Using RegEx on a pair of lines at same time?

Discussion forum for all Windows batch related topics.

Moderator: DosItHelp

Post Reply
Message
Author
MicrosoftIsKillingMe
Posts: 55
Joined: 11 Dec 2017 09:08

Using RegEx on a pair of lines at same time?

#1 Post by MicrosoftIsKillingMe » 09 Feb 2021 22:26

I have a .BAT that reports every found "a.txt" and directory names via something like
dir /a /od /s *.* | FINDSTR /I /R /C:"a.txt" /C:" Directory of "
(As you maybe guessed I'm using this construct to avoid "false positives" on short file names. It's actually more complex than this but this will suffice for my question. I actually have %1 et al logic instead of a.txt, and /R actually does get used.)
Unfortunately since I know no DIR form that shows paths I ask for both filespec matching lines and every DIR line.
Output is like

Code: Select all

 Directory of C:\
 Directory of C:\AL
 Directory of C:\BOB
06/30/2017  03:37 AM               730 a.txt 
 Directory of C:\CAL
 Directory of C:\DOG
Can I exclude - or even just detect - consecutive lines that begin with { Directory of } ? Goal is to eliminate the first of each pair. So rid the C:\, \AL, \CAL lines but preserve the \BOB line.
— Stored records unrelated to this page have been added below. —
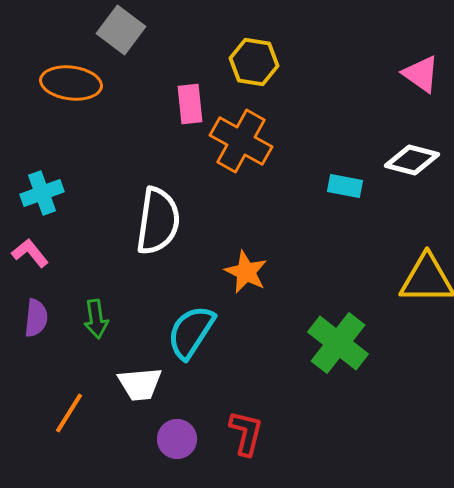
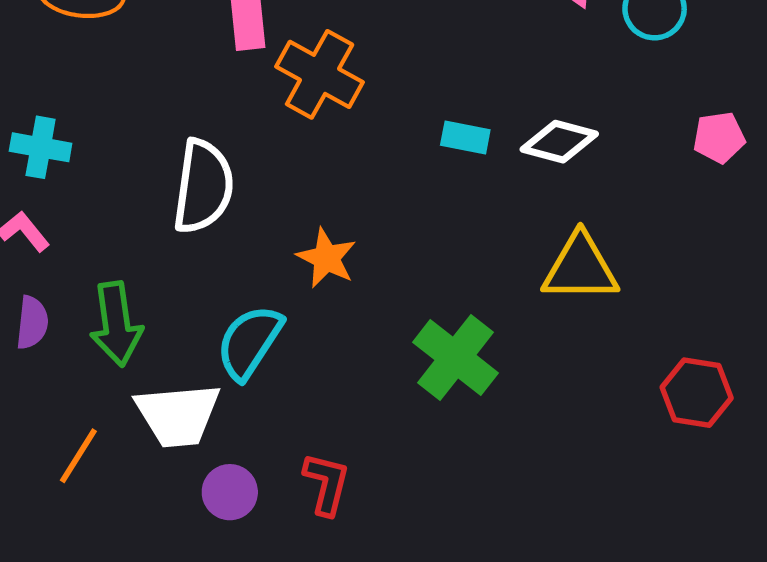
white diamond: (412, 160) -> (559, 142), moved
cyan cross: (42, 193) -> (41, 147), turned 30
green arrow: (96, 319) -> (116, 324), size x1.5
white trapezoid: (140, 384) -> (178, 415), size x1.4

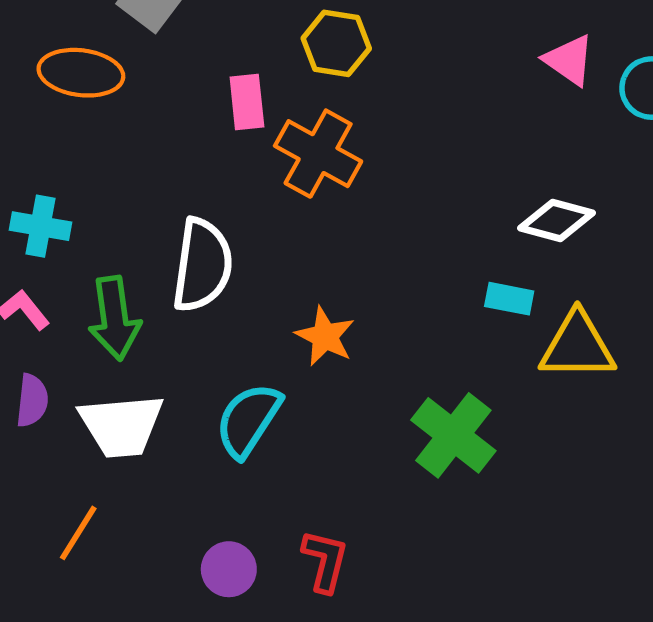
cyan rectangle: (465, 137) -> (509, 299), moved
green arrow: (116, 324) -> (114, 318), moved
white trapezoid: (178, 415) -> (121, 426), moved

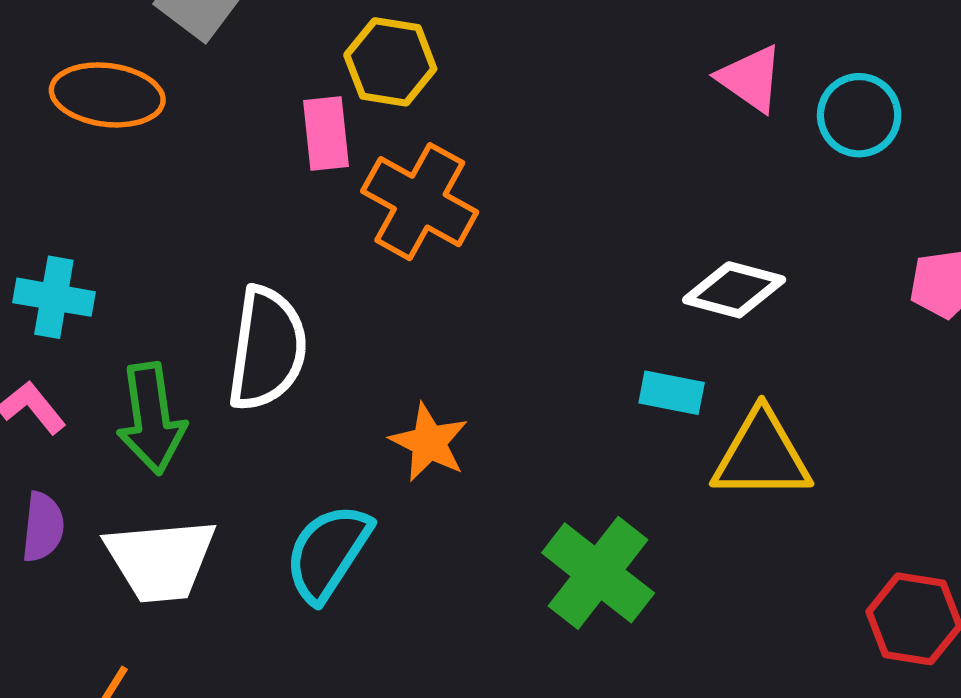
yellow hexagon: (336, 43) -> (390, 62), moved

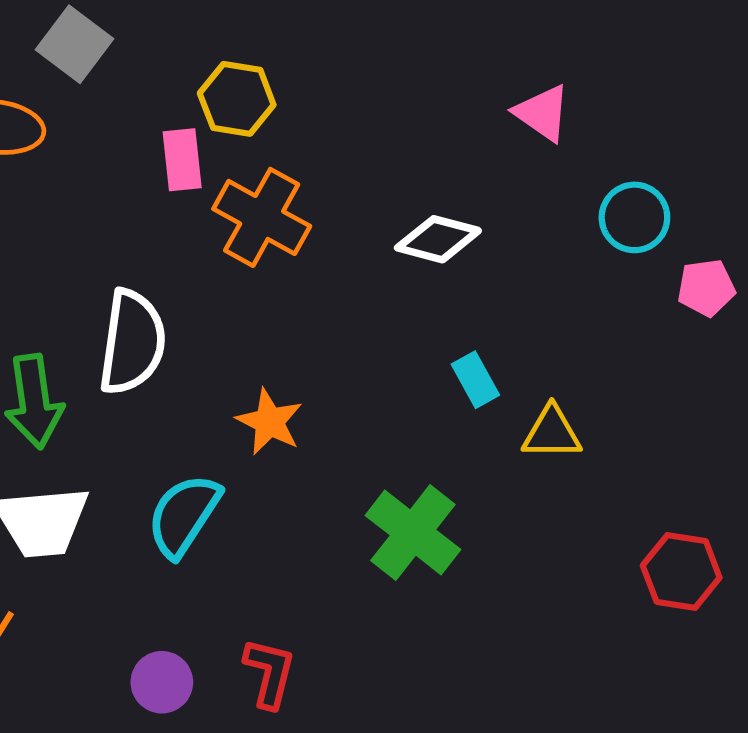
cyan circle: (859, 115) -> (634, 217), moved
white diamond: (734, 290) -> (438, 239), moved
cyan rectangle: (672, 393) -> (475, 380), turned 50
yellow triangle: (762, 455) -> (552, 433), size x0.7

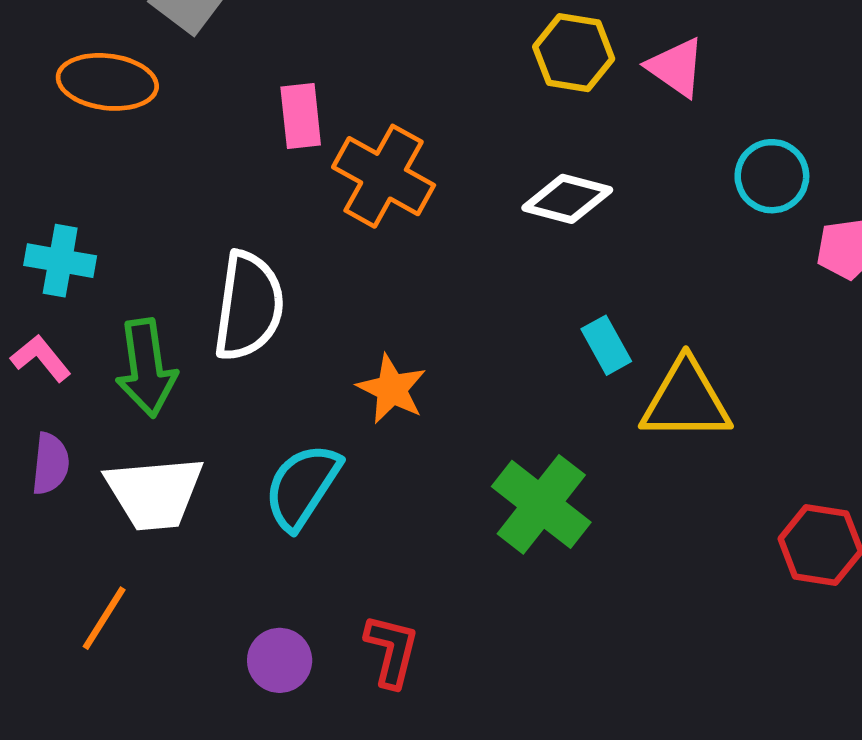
yellow hexagon: (237, 99) -> (574, 53), moved
yellow triangle: (552, 433) -> (686, 400), size x1.5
Just to attempt to identify them (excluding is another matter!) I tried appending a pipe
| findstr /R /C:"^ Dir.*$^ Dir"
seeking to via RegEx report lines beginning with { Dir} that immediately after their EOL (the $) have a BOL (the ^) and { Dir}. As expected it fails even without the seemingly redundant ^.

More basically, are there tricks available with two lines, such that you can seek a line with something, then "peek forward" for something on the BOL of the next line? If I must concede that FINDSTR only works on one line at a time, any other approach? Thx. Win 10, Win 7, XP.

(If not, my grotesque fallback is to redirect to a file and run a trivial VBA macro in Excel who is always up. For this "project" my only programming avenues are batch files and VBA.)

MicrosoftIsKillingMe
Posts: 55
Joined: 11 Dec 2017 09:08

Re: Using RegEx on a pair of lines at same time?

#2 Post by MicrosoftIsKillingMe » 09 Feb 2021 23:52

Note I found Dave's https://ss64.com/nt/findstr-linebreaks.html "FINDSTR - Searching across Line Breaks" but it is confusing where he says "I can't graphically represent the characters" and I don't understand why he shows !CR!*!LF! instead of $^ but anyway that didn't work either - it did not report anything. Note that the DIR output puts the D in Directory on position 2, thus I precede Dir with a space above.
" Dir".*$ Dir"
" Dir".*$^ Dir"

I'm also having a separate problem with my weak understanding of regular expressions. I thought
findstr /I /R /C:"M.*[^ ].*[ ]5"
would find the first letter M on a line, then the next nonspace after that, then the next space after that. But both [^ ] and [ ] seem to be ignored, so it just finds the the first 5 after the M.

dbenham
Expert
Posts: 2461
Joined: 12 Feb 2011 21:02
Location: United States (east coast)

Re: Using RegEx on a pair of lines at same time?

#3 Post by dbenham » 10 Feb 2021 15:13

Best to work on file systems that have short names disabled - they generally aren't needed unless you deal with very old lecacy programs. I imagine that would greatly simplify your problem. But sometimes you don't have control over the file system configuration.
MicrosoftIsKillingMe wrote:I know no DIR form that shows paths
The DIR /B option displays the full path of each file, but does not give timestamps or file sizes. If you don't need those values and/or you don't really need to sort by timestamp, then it should serve you well.

The FINDSTR search across linebreaks technique does work.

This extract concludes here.